Building homes out of trash
It’s 7:35 AM, Tuesday morning, and my Kesha ring-tone alarm clock encourages me to wake up “feelin’ like P. Diddy.” Just the start I need to get a good surf in before work.
But wait, the beach is closed. Again.
It was mornings like this that encouraged my CSI-like pursuit of an ocean polluting culprit. After acquiring some local water maps from my close friend Google, I was able to trace the pollutants back to the their source, the Tijuana River Valley Estuary. Here in the urbanized canyons of TJ, families are piecing together shantytowns that wash away in the rain. As a result, run-off consisting of tires, trash and human waste pollutes our watershed (Tijuana and San Diego alike).

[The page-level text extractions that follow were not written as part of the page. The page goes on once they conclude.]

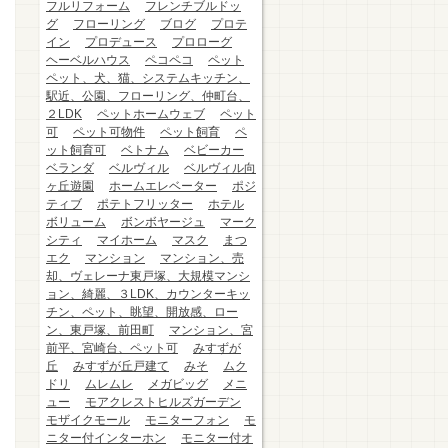
フルリフォーム
フレンチブルドッ
グ
フローリング
ブログ
プロテ
イン
プロデュース
プロローグ
ヘーベルハウス
ペコペコ
ペット
ペット、犬、猫、システムキッチン、
駅近、公園、フローリング、仲町台、
２LDK
ペットホームウェブ
ペット
可
ペット可物件
ペット飼育
ペ
ット飼育可
ベトナム
ベビーカー
ベランダ
ベルヴィル
ベルヴィル向
ヶ丘遊園
ホームエレベーター
ポジ
ティブ
ポテトフリッター
ホテル
ボリューム
ボンボヤージュ
マーク
シティ
マイホーム
マスク
まつ
エク
マンション
マンション、売
却、ヴェレーナ東戸塚、大規模マンシ
ョン、綺麗、３LDK、カウンターキッ
チン、ペット、眺望、開放感、ロー
ン、東戸塚、前田町
マンション、宮
前平、宮崎台、ペット可
みすずが
丘
みすずが丘戸建て
みそ
ムク
ドリ
ムレムレ
メガビッグ
メニ
ュー
モアクレストヒルズガーデン
モザイクモール
モニターフォン
モ
ニター付インターホン
モニター付オ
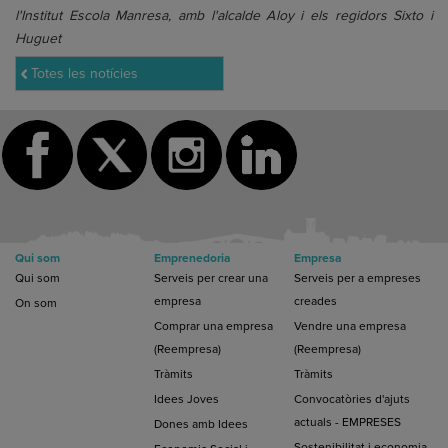
l'Institut Escola Manresa, amb l'alcalde Aloy i els regidors Sixto i
Huguet
Totes les notícies
Qui som
Emprenedoria
Empresa
Qui som
Serveis per crear una
Serveis per a empreses
empresa
creades
On som
Comprar una empresa
Vendre una empresa
(Reempresa)
(Reempresa)
Tràmits
Tràmits
Idees Joves
Convocatòries d'ajuts
actuals - EMPRESES
Dones amb Idees
Sostenibilitat i economia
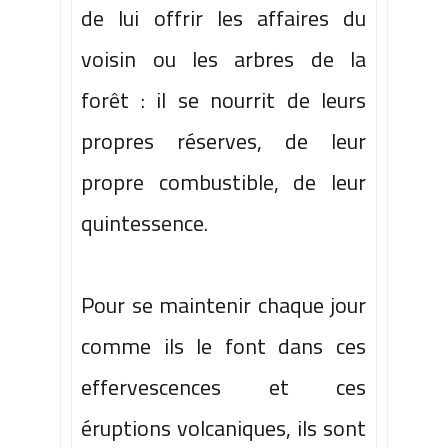
de lui offrir les affaires du
voisin ou les arbres de la
forêt : il se nourrit de leurs
propres réserves, de leur
propre combustible, de leur
quintessence.
Pour se maintenir chaque jour
comme ils le font dans ces
effervescences et ces
éruptions volcaniques, ils sont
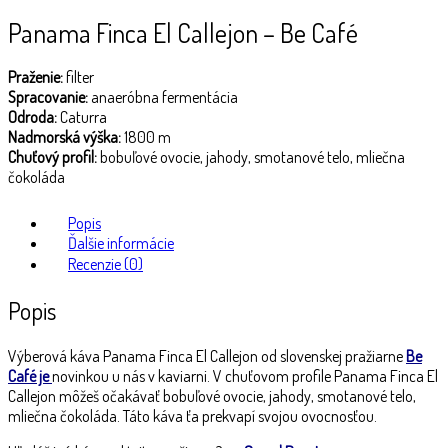
Panama Finca El Callejon – Be Café
Praženie:
filter
Spracovanie:
anaeróbna fermentácia
Odroda:
Caturra
Nadmorská výška:
1800 m
Chuťový profil:
bobuľové ovocie, jahody, smotanové telo, mliečna
čokoláda
Popis
Ďalšie informácie
Recenzie (0)
Popis
Výberová káva Panama Finca El Callejon od slovenskej pražiarne
Be
Café je
novinkou u nás v kaviarni. V chuťovom profile Panama Finca El
Callejon môžeš očakávať bobuľové ovocie, jahody, smotanové telo,
mliečna čokoláda. Táto káva ťa prekvapí svojou ovocnosťou.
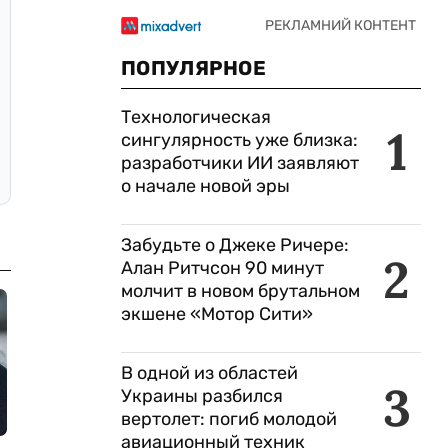
ПОПУЛЯРНОЕ
Технологическая
1
сингулярность уже близка:
разработчики ИИ заявляют
о начале новой эры
Забудьте о Джеке Ричере:
2
Алан Ритчсон 90 минут
молчит в новом брутальном
экшене «Мотор Сити»
В одной из областей
3
Украины разбился
вертолет: погиб молодой
авиационный техник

Question: What do you do first? Treat the symptoms through beach clean-ups, or go to the source and implement long-term housing solutions in TJ?
Answer: “You do both at the same time.”
Those are the words of Steven Wright, co-founder of 4Walls International, an up-and-coming non-profit, training Tijuana families how to build self-sustaining homes out of the very trash that pollutes their own backyards. Constructed primarily out of dirt-packed tires and aluminum cans, these shelters use bio-mass to regulate indoor temperature. This means no heating or cooling costs for the family. But wait, there’s more. These homes are also designed to treat human waste, collect and filter rainwater, and produce a significant amount of food through a built-in greenhouse. Completely independent of public utilities, these miracle dwellings can be built for less than $5,000 a pop.
Steven Wright and his revolutionary non-profit is not only cleaning up our San Diego watershed, but is also providing families with a better future right across our border. They’re turning something nobody wants into something everyone needs. If 4Walls International was a guy, it would be the kind of guy you bring home to meet the parents. 4Walls International is a keeper.